• WHAT THIS TASK INVOLVES: In this exercise, return only the lines that run from the line with "Describe the element at coordinates (32, 2469)" to the end of the entries below, both included. Pictures are not copied.

[Pixel coordinate grounding data]
[Start of section]

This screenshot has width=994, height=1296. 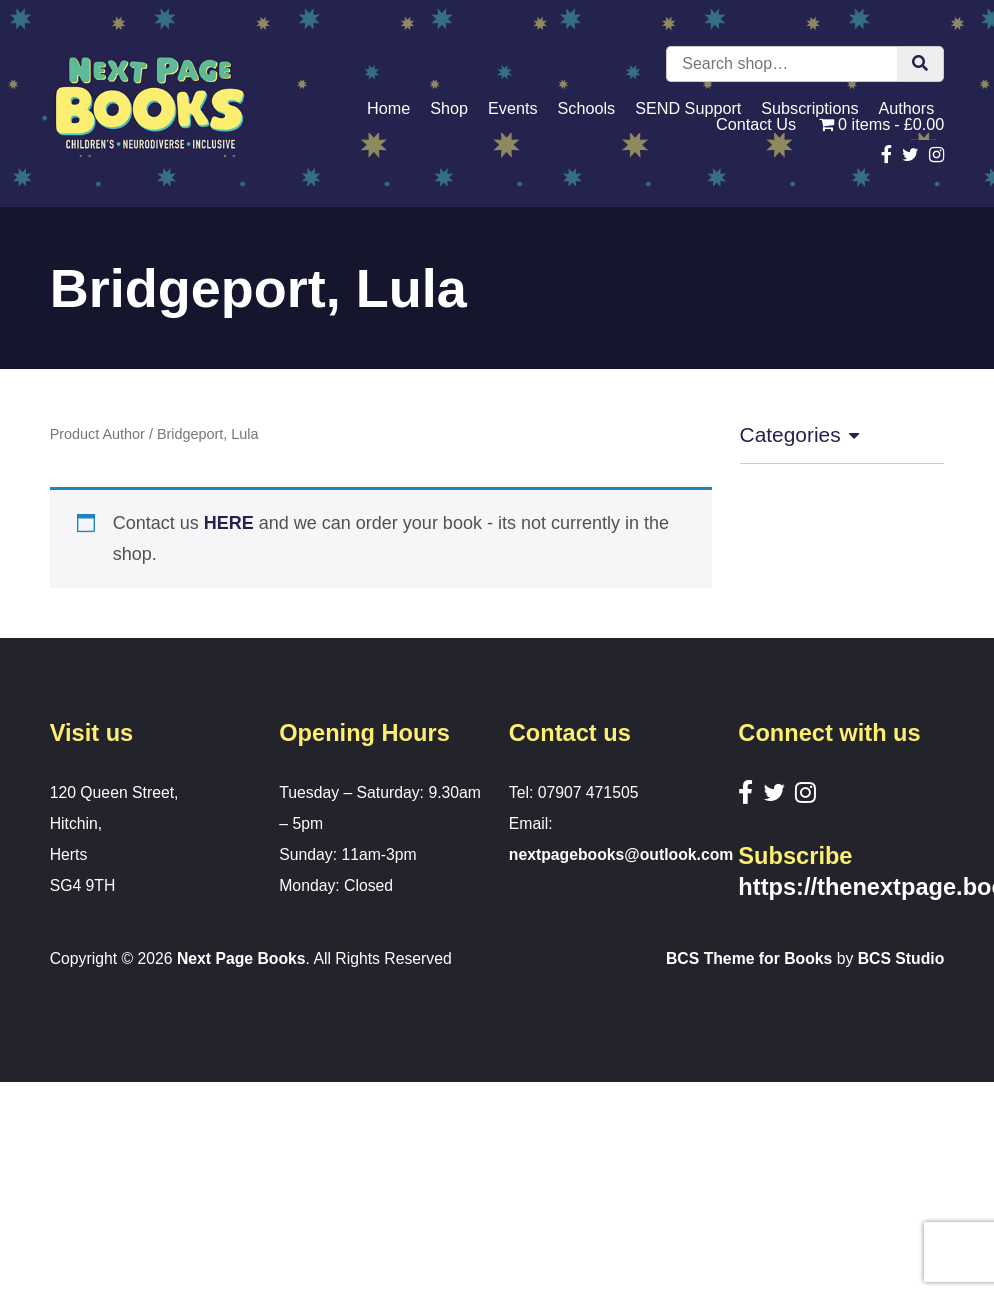 What do you see at coordinates (449, 108) in the screenshot?
I see `Shop` at bounding box center [449, 108].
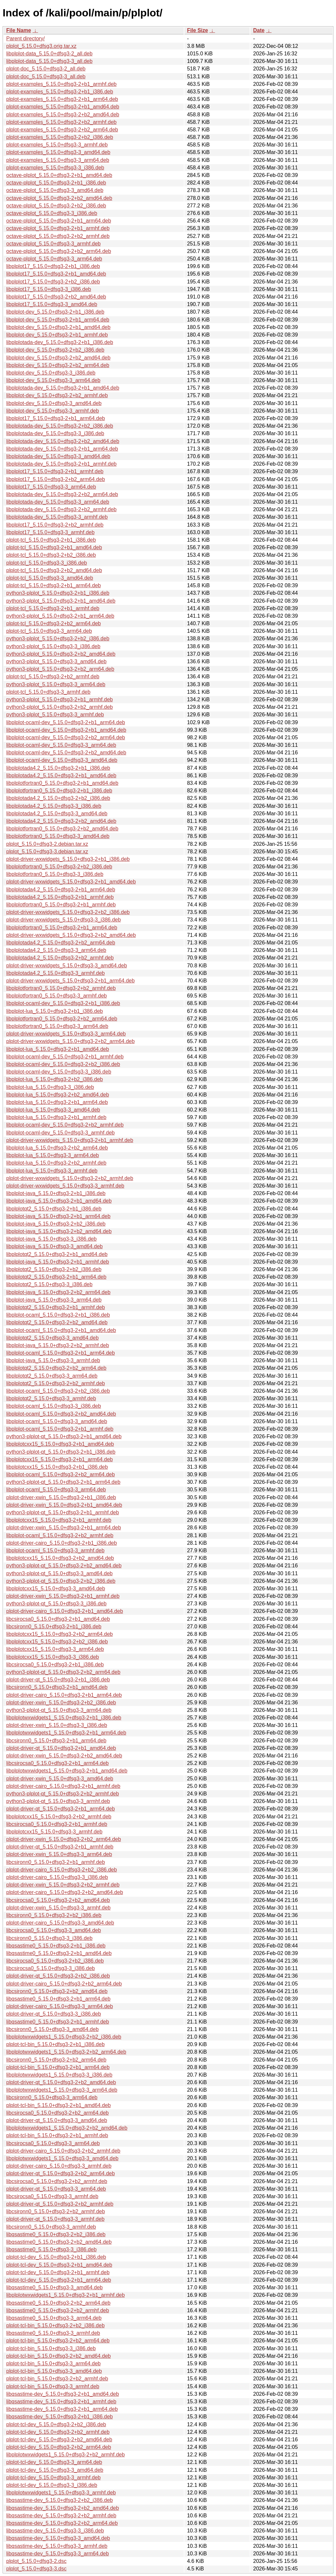  Describe the element at coordinates (54, 2371) in the screenshot. I see `plplot-tcl-bin_5.15.0+dfsg3-3_amd64.deb` at that location.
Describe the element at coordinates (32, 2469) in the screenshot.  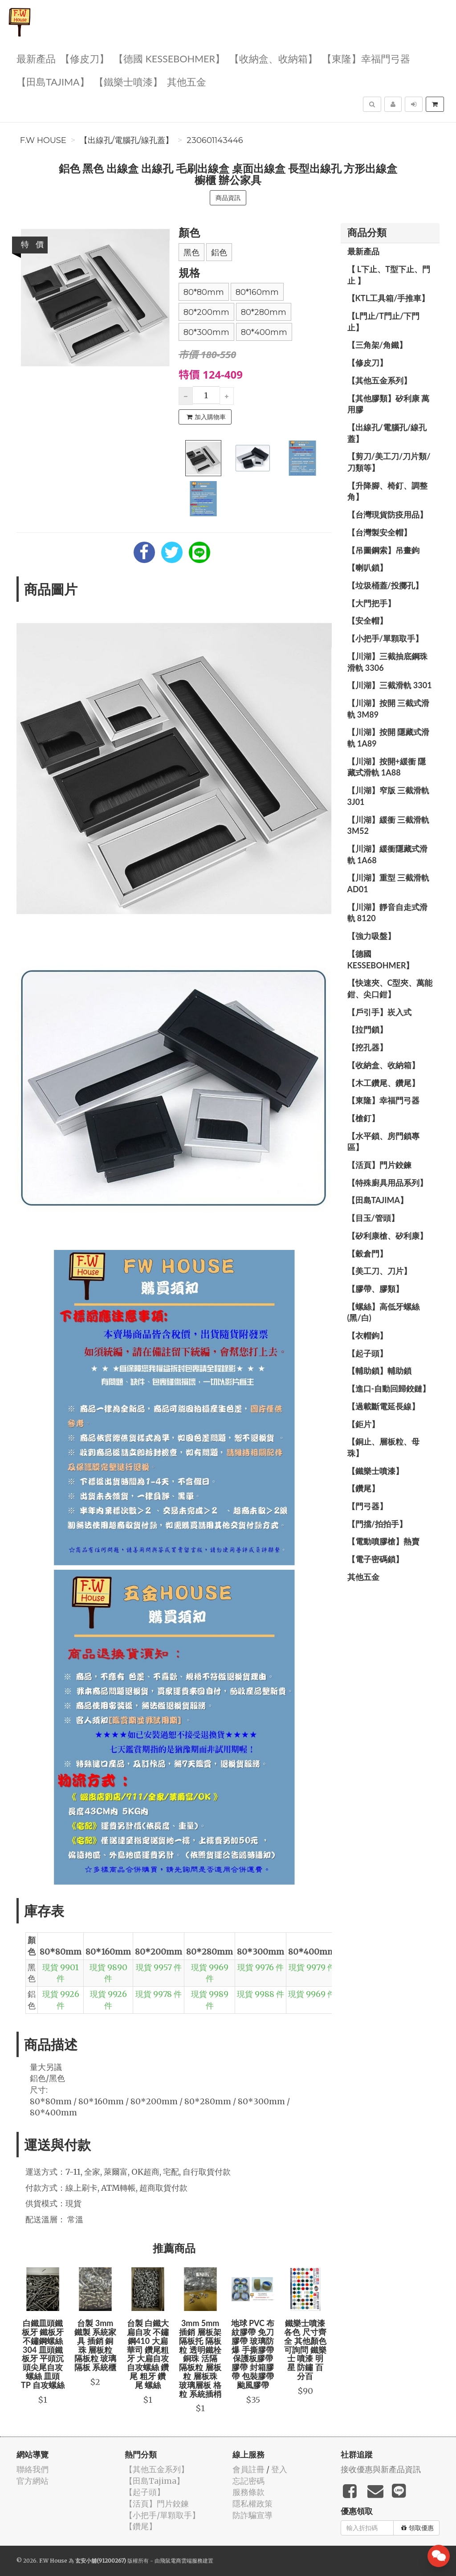
I see `聯絡我們` at that location.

[End of section]

• EXERCISE ANSWER:
Describe the element at coordinates (32, 2469) in the screenshot.  
I see `聯絡我們` at that location.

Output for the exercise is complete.